Cheng was arraigned on Thursday in a case which attracted attention
not only from the city media outlets, but from news departments
as far-flung as that of the British Broadcasting Corporation.
Viewers, listeners and readers were treated to the story of the
rescue of the guinea pigs by park employees, and speculation as
to the fate of those which were not recovered. The animals were
rushed to a center where they were given medical tests. Phone
numbers for people wanting to adopt the guinea pigs have been
widely publicized.
"The release of the ... animals into a chilly park rife
with predators, from rats to hawks, shocked the city," the
New York Times commented.
Little remarked on, however, was the fact that Mr. Cheng, the
defendant in the case, had been condemned to the same fate as
his pets by federal and city authorities. A resident of Robert
Fulton Homes, a public housing project in the Chelsea neighborhood
of Manhattan, Cheng and his family received an eviction notice
from the city's Housing Authority in February. His brother had
been arrested in November 1996 on charges of cocaine possession.

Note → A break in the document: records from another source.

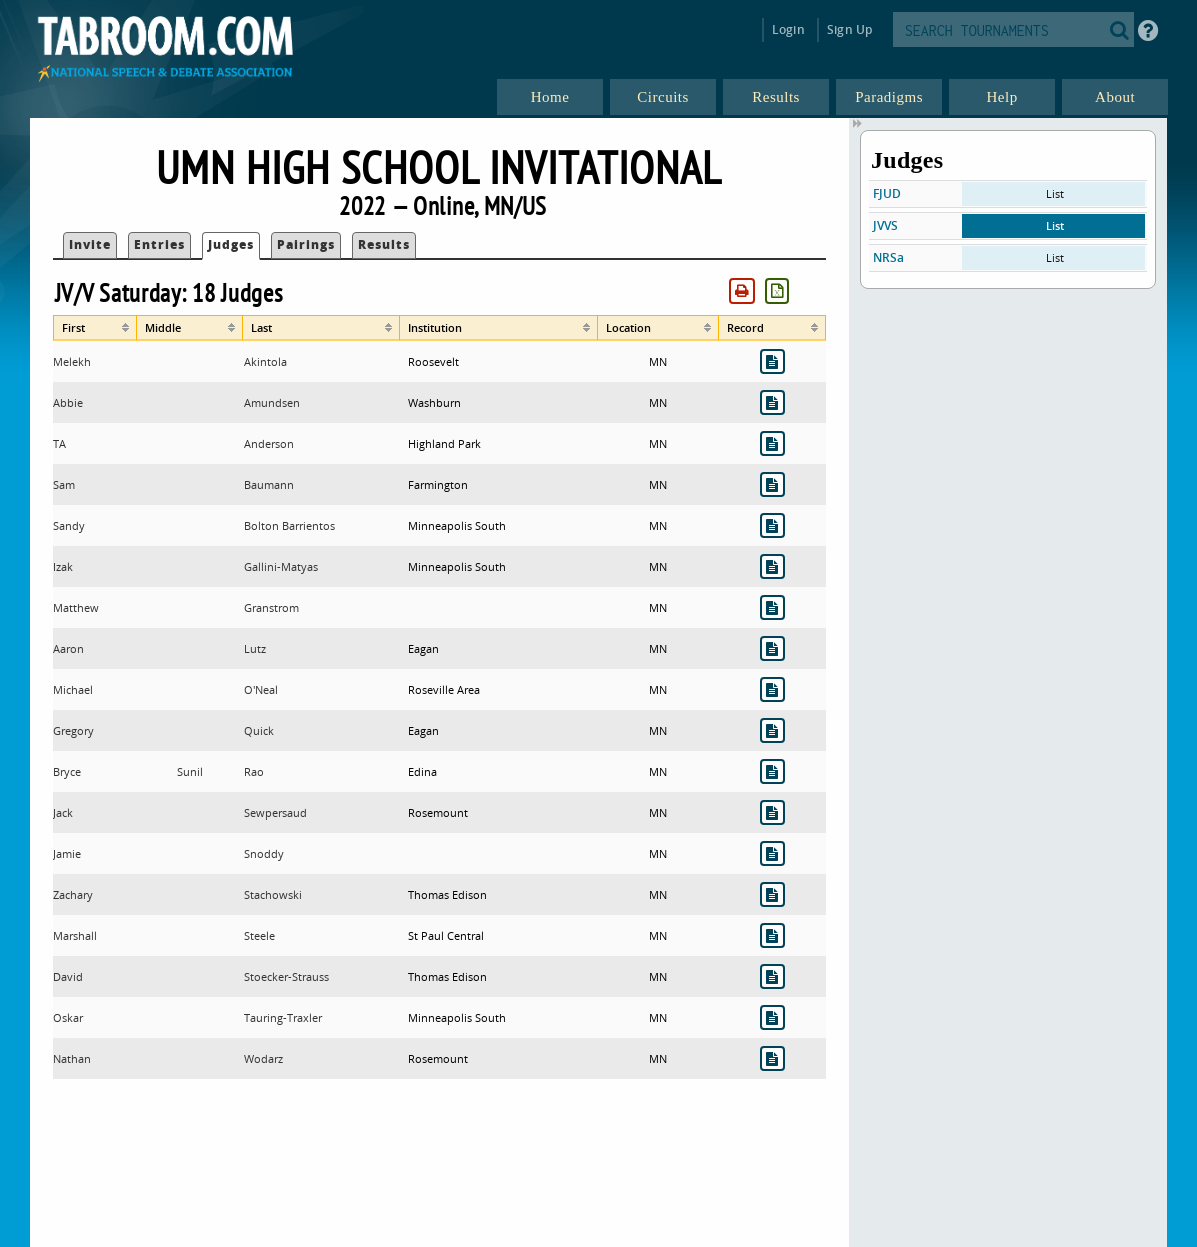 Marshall (75, 935)
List (1055, 193)
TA (59, 443)
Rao (254, 771)
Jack (63, 812)
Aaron (68, 648)
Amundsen (272, 402)
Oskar (68, 1017)
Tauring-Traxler (283, 1017)
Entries (159, 244)
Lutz (255, 648)
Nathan (72, 1058)
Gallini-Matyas (281, 566)
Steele (259, 935)
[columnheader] (95, 328)
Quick (259, 730)
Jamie (67, 853)
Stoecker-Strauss (286, 976)
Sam (64, 484)
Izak (63, 566)
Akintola (265, 361)
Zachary (73, 894)
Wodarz (263, 1058)
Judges (231, 244)
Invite (90, 244)
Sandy (69, 525)
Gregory (73, 730)
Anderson (269, 443)
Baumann (269, 484)
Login (788, 29)
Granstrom (271, 607)
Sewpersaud (275, 812)
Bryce (67, 771)
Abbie (68, 402)
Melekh (72, 361)
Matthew (76, 607)
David (68, 976)
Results (384, 244)
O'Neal (261, 689)
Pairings (306, 244)
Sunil (190, 771)
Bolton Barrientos (289, 525)
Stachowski (273, 894)
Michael (73, 689)
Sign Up (849, 29)
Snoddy (264, 853) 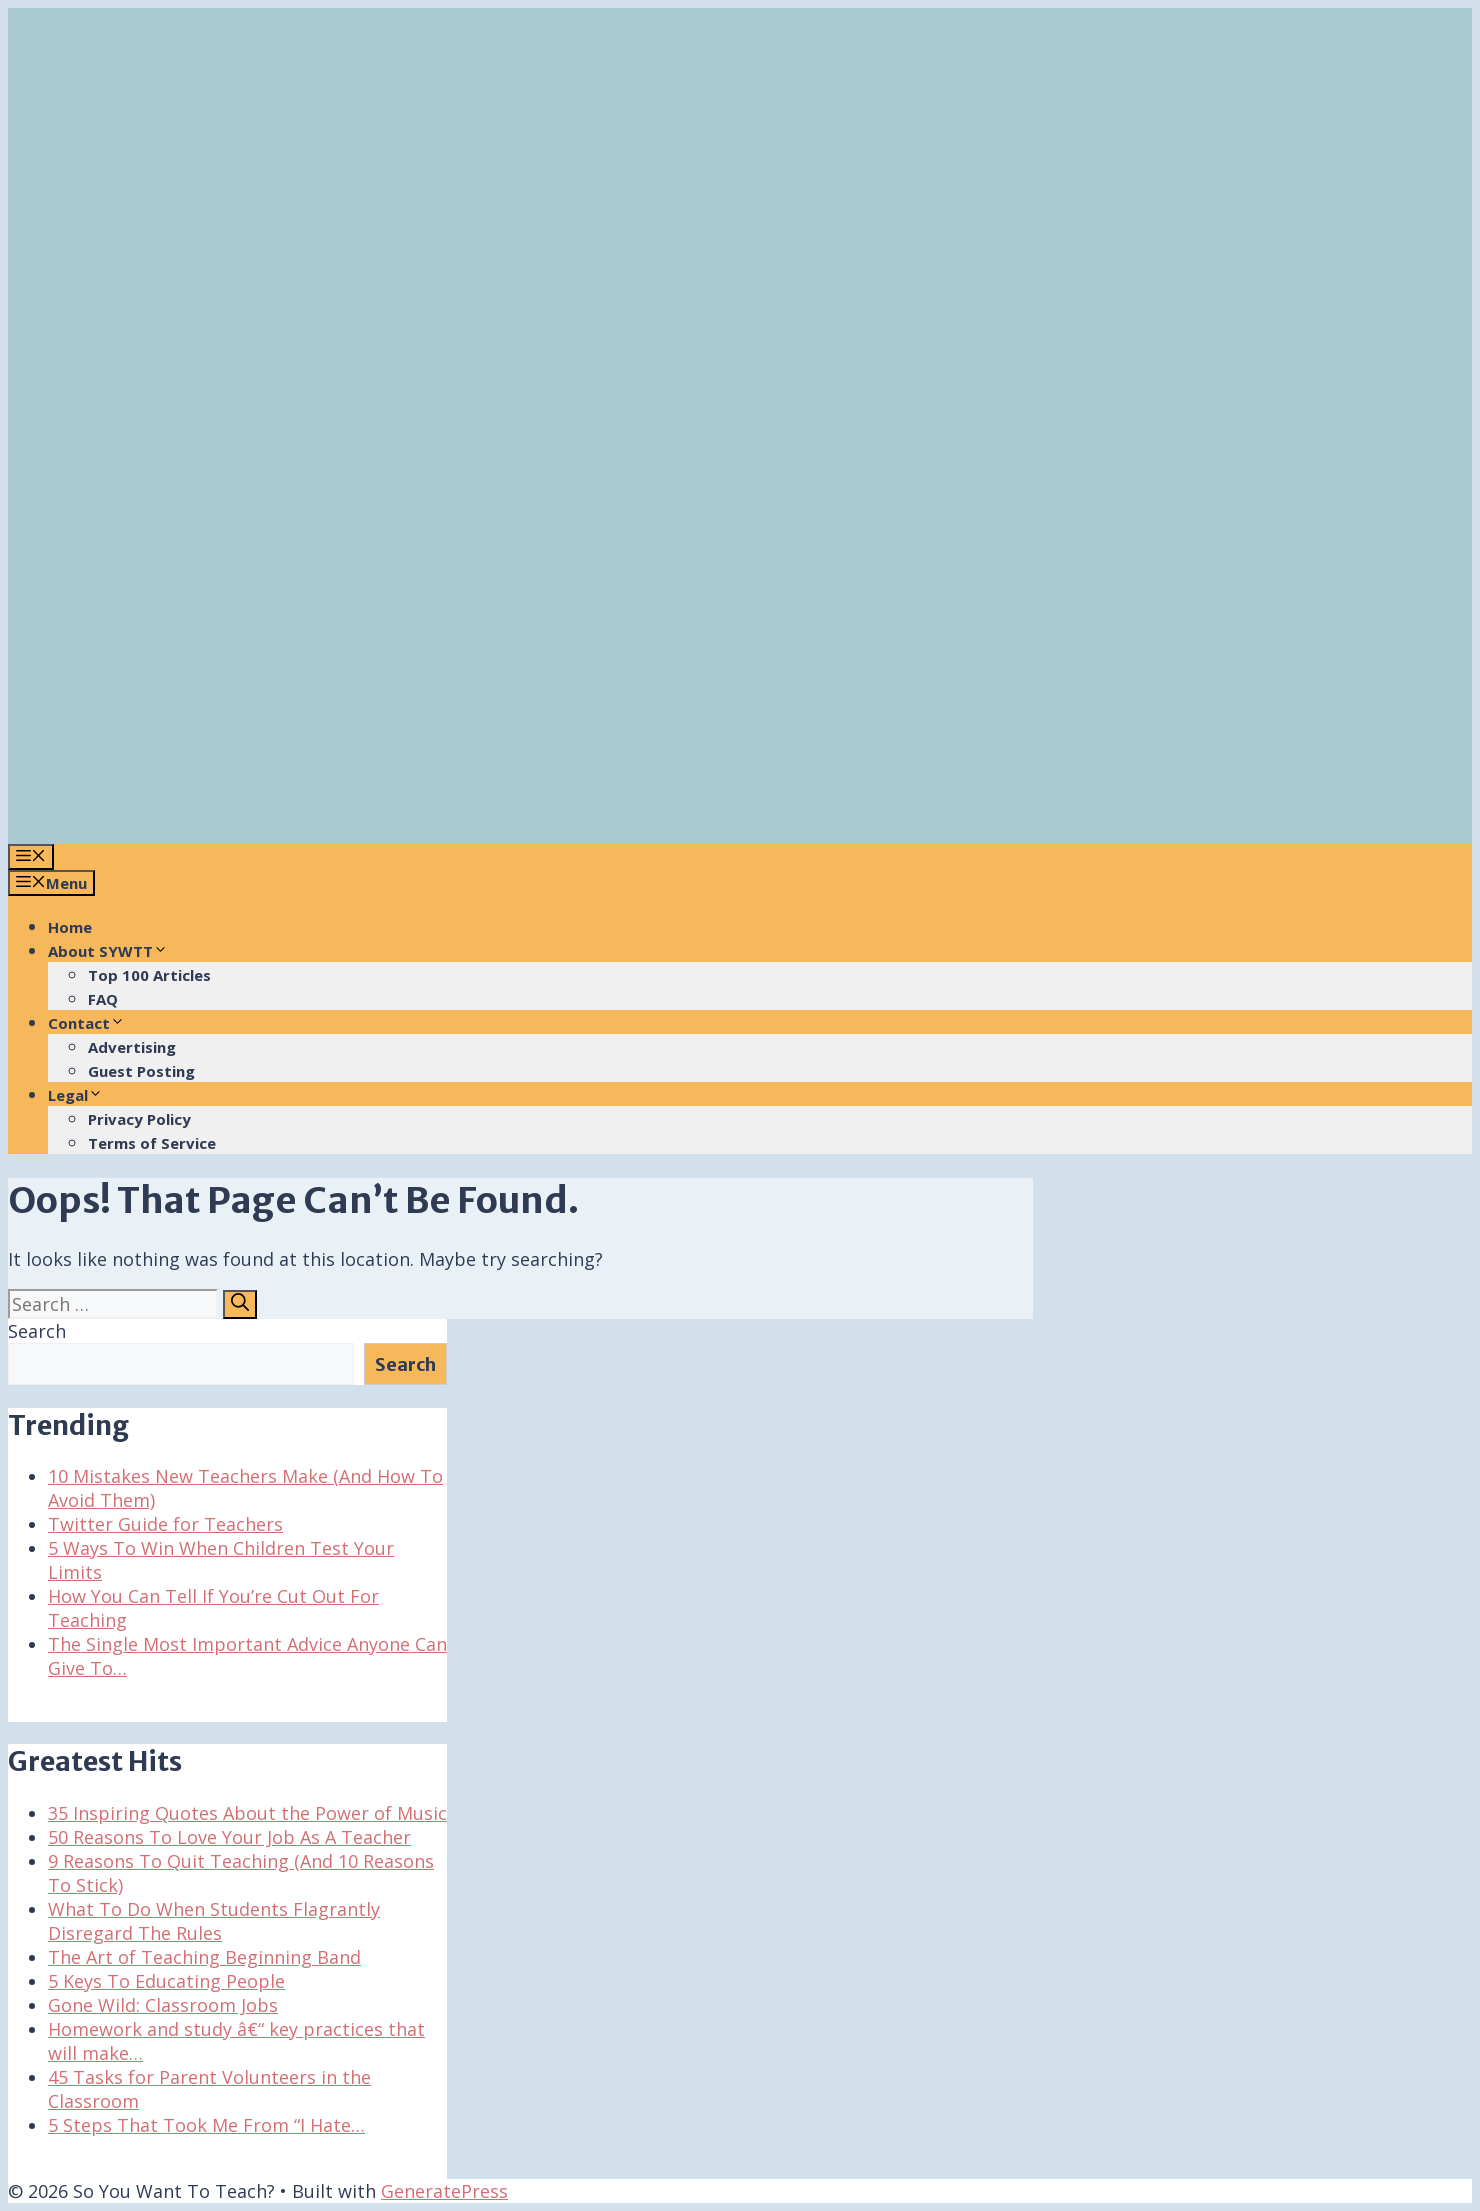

Under draconian new housing codes passed by Congress, a single
drug offense by any member of a family in public housing results
in the entire family's eviction.
That Cheng and his family were being thrown into the street,
quite possibly to sleep in the park or other parts of a city "rife
with predators," was hardly news. For a decade and a half,
homelessness has been part of the familiar landscape in New York
and many residents of the "capital of capitals" have
become benumbed to the spectacle of ragged people sleeping in
doorways or wheeling shopping carts carrying all their worldly
possessions.
But the rescue of endangered guinea pigs--now that's a story!